** EXERCISE INSTRUCTIONS **
Tally every line below where "Arts" appears, then report the total alone.

- - -

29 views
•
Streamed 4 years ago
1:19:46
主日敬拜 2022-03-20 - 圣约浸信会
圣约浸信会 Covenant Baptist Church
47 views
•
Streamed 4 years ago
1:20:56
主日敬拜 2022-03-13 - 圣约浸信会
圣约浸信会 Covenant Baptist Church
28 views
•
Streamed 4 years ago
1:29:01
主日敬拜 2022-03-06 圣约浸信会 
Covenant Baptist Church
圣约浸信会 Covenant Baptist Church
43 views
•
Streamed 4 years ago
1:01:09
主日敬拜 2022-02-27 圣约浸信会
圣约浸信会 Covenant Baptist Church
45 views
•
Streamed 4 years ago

- - -

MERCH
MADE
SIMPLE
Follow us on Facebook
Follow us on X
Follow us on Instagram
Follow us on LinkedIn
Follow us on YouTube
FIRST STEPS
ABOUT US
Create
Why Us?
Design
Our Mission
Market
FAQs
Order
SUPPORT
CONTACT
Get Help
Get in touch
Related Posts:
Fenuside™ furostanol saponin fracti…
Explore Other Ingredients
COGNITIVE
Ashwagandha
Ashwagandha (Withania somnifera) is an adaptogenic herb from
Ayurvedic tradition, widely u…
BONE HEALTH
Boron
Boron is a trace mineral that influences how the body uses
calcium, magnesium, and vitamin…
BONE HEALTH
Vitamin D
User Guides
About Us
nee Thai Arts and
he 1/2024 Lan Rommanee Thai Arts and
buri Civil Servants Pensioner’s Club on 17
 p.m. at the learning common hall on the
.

- - -

** TASK OUTPUT **
2